I've heard a few have been spotted rolling off Boca Chica and I've seen a photo of one that's been caught off the rocks there last weekend.

Anyone seeing any moving up yet? Water temps are getting around 75.


----------



## salty_waders (Feb 13, 2006)

I was on SPI Monday and the water was still pretty chilly....didn't feel like 75, but my toes aren't 100% accurate.


----------



## Scott (May 24, 2004)

You can pick up water temps etc. on our Texas Weather Page - http://projecttarpon.com/texas.html

Mansfield is over 75 and SPI is getting real close as of last check. Little guys should be around. No problem.


----------



## Dubdee (Jul 22, 2015)

Scott said:


> You can pick up water temps etc. on our Texas Weather Page - http://projecttarpon.com/texas.html
> 
> Mansfield is over 75 and SPI is getting real close as of last check. Little guys should be around. No problem.


Thanks Scott. I'll save that link. I knew BHP was getting teetering around 75 during the heat of the day. Time for me to get out there! I'm on a mission!


----------



## Scott (May 24, 2004)

Dubdee said:


> Thanks Scott. I'll save that link. I knew BHP was getting teetering around 75 during the heat of the day. Time for me to get out there! I'm on a mission!


Keep us posted. Won't be long now.
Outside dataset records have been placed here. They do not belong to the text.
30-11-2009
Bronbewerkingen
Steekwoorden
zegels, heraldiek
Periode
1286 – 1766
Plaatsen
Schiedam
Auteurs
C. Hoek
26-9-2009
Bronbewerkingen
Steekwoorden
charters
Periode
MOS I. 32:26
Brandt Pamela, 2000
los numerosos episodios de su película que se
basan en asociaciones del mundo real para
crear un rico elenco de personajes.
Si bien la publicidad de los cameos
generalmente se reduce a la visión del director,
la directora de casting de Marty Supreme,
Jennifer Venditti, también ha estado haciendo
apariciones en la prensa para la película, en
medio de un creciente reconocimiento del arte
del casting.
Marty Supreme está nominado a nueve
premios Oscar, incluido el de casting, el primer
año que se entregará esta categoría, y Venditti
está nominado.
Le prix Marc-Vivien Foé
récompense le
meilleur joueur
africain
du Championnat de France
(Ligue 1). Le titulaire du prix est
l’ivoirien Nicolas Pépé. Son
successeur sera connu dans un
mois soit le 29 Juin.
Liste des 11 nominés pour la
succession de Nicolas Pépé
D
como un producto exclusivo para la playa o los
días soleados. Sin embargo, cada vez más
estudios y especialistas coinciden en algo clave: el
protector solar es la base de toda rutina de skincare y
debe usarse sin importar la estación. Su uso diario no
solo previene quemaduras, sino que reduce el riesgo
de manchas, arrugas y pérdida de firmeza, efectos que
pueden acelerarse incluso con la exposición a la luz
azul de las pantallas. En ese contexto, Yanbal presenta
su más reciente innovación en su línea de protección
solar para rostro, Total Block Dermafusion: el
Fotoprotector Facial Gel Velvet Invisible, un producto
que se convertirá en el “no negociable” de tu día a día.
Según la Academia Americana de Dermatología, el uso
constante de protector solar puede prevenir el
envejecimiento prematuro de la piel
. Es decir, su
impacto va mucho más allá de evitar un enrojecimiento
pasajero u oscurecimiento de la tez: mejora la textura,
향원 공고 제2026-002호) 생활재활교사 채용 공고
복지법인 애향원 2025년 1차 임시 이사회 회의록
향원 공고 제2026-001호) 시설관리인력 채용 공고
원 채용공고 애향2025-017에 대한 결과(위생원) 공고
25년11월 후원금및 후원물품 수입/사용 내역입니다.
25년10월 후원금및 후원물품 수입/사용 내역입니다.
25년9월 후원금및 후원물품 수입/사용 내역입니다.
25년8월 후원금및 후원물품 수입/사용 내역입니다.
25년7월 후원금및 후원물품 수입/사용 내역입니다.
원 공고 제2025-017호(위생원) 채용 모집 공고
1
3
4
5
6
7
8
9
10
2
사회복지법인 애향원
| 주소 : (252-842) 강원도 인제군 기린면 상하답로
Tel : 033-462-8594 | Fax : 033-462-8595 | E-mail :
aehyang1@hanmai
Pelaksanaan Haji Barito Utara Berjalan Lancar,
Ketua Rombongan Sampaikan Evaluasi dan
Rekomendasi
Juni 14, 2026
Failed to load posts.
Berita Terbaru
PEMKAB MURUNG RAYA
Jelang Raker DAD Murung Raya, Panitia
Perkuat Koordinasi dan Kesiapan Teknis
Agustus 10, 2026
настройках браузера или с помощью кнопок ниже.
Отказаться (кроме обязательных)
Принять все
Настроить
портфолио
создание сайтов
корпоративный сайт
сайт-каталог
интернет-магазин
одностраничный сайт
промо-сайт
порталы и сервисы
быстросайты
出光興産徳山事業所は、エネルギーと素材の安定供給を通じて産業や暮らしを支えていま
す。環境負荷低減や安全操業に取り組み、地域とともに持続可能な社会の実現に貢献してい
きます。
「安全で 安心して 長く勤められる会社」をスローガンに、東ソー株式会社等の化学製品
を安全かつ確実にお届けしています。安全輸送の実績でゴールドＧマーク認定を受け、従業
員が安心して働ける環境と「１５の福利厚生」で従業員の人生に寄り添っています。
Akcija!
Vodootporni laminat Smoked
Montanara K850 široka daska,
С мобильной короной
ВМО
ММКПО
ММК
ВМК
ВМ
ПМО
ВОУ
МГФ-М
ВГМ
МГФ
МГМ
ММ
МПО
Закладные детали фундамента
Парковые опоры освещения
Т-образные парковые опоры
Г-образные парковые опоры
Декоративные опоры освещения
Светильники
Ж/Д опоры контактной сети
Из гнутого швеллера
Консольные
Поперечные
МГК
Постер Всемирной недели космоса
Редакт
That's a good spot to get them early.


----------



## texasislandboy (Apr 28, 2012)

Pups are here. Waiting for the big guys to start rolling. Jacks are in full force.


----------



## cabrego (Apr 24, 2015)

Hooked up on a big one this weekend off SPI, only saw glimpse of it but I am guessing it was around 5ft or so. Line got wraped around my kayak rudder and broke off pretty fast. I'm hooked now..


----------